In 2025, Brazil’s federal government saw substantial revenue growth from the betting and gaming sector, amassing approximately BRL 6.8 billion (USD 1.26 billion) from January through September, as reported by the Federal Revenue Service on October 23. This amount reflects not only the taxes collected from the Gross Gaming Revenue (GGR) of betting platforms but also includes other applicable taxes remitted by operators within this burgeoning industry.
September proved to be particularly profitable, with the sector contributing an estimated BRL 1.2 billion (USD 222 million) in taxes alone. The Federal Revenue Service emphasized the solid performance of financial institutions and the expansion of gambling and betting activities, attributing these trends to recent legislative changes that have broadened taxation and regulation of online gaming platforms.
The comprehensive report from the Federal Revenue Service gives a detailed account of revenue sources, highlighting the ongoing formalization of Brazil’s legalized gambling industry as the government’s regulatory framework takes shape.
This financial disclosure comes amidst heated discussions about fiscal policy, as the federal government explores new methods to enhance tax collection from gambling operators after the lapse of Provisional Measure (MP) 1.303. Initially aimed at increasing taxes on gambling operators, MP 1.303 was amended to include retroactive tax collection measures but was ultimately withdrawn from the legislative agenda by the Chamber of Deputies on October 8, leaving it to expire without ratification.
In reaction, pro-government lawmakers are spearheading fresh legislative initiatives to ensure fiscal stability and coherence in the continuously growing gaming sector.
A pivotal development occurred on October 22, when the Finance and Taxation Commission of the Chamber of Deputies approved an urgent motion to progress Bill No. 5.076/2025. This bill seeks to double the current tax rate on online betting activities from 12% to 24% of GGR. Introduced by Lindbergh Farias (RJ) of the PT party, following the failure of MP 1.303, the bill is designed to stabilize federal revenues while maintaining regulatory oversight of the expanding betting market.

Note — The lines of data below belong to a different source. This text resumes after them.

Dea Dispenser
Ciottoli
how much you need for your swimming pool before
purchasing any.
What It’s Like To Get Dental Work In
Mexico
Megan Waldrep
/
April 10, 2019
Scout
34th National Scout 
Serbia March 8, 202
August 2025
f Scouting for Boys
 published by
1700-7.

The urgency of this bill is underscored by its advocates, who assert the importance of prompt consideration. They argue that it forms part of a larger national dialogue regarding federal involvement in the industry, necessitating swift action to avoid redundant regulations and to create clear legal parameters for existing measures. Supported by 34 deputies from across the ruling Workers’ Party (PT) and opposition Liberal Party (PL), the urgency motion allows the bill to circumvent some traditional procedural obstacles.
With the urgency designation approved, the proposal will proceed directly to the Board of Directors of the Chamber, potentially being slated for a plenary vote without prior committee scrutiny. This procedural acceleration signifies the government’s resolve to uphold fiscal discipline and impose stricter regulatory measures on the rapidly expanding iGaming sector.

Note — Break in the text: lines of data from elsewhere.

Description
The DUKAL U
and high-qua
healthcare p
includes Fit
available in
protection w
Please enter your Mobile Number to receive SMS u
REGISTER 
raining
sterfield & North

The tax debate on gambling remains a controversial topic in Brazil’s economic and political spheres, as lawmakers strive to balance the imperative of increasing public revenue against the risk of stifling an industry that has quickly become a significant contributor to the nation’s economy. Should the new 24% GGR tax be enacted, it would effectively double the industry’s contributions to the Treasury, positioning betting taxes as one of Brazil’s most substantial non-traditional revenue streams in 2026.

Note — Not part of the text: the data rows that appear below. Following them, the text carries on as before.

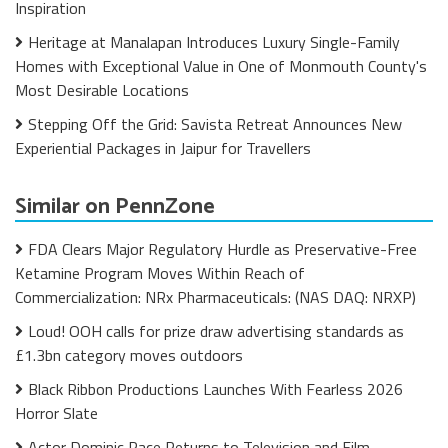
Inspiration
Heritage at Manalapan Introduces Luxury Single-Family
Homes with Exceptional Value in One of Monmouth County's
Most Desirable Locations
Stepping Off the Grid: Savista Retreat Announces New
Experiential Packages in Jaipur for Travellers
Similar on PennZone
FDA Clears Major Regulatory Hurdle as Preservative-Free
Ketamine Program Moves Within Reach of
Commercialization: NRx Pharmaceuticals: (NAS DAQ: NRXP)
Loud! OOH calls for prize draw advertising standards as
£1.3bn category moves outdoors
Black Ribbon Productions Launches With Fearless 2026
Horror Slate
Actor Dominic Pace Returns to Television and Film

However, some industry insiders express caution, suggesting that such a tax hike could deter investment and growth in the sector. They argue that the burgeoning market needs stability to continue attracting international operators and investors, which in turn supports economic diversification and job creation. “If we overburden the industry too soon,” they caution, “we risk stifling its potential before it fully matures.”
In contrast, proponents of the tax increase argue that the additional revenue is crucial for funding public services and infrastructure projects, particularly in the wake of economic challenges exacerbated by recent global events. They emphasize the industry’s resilience and rapid growth, asserting that it can absorb higher tax rates without detrimental effects.
As the debate continues, the outcome of the proposed legislation will likely have significant implications for Brazil’s fiscal policy and the future trajectory of its gaming industry. This story serves as a vivid example of the balancing act faced by governments worldwide in regulating emerging sectors while simultaneously seeking to maximize their fiscal benefits.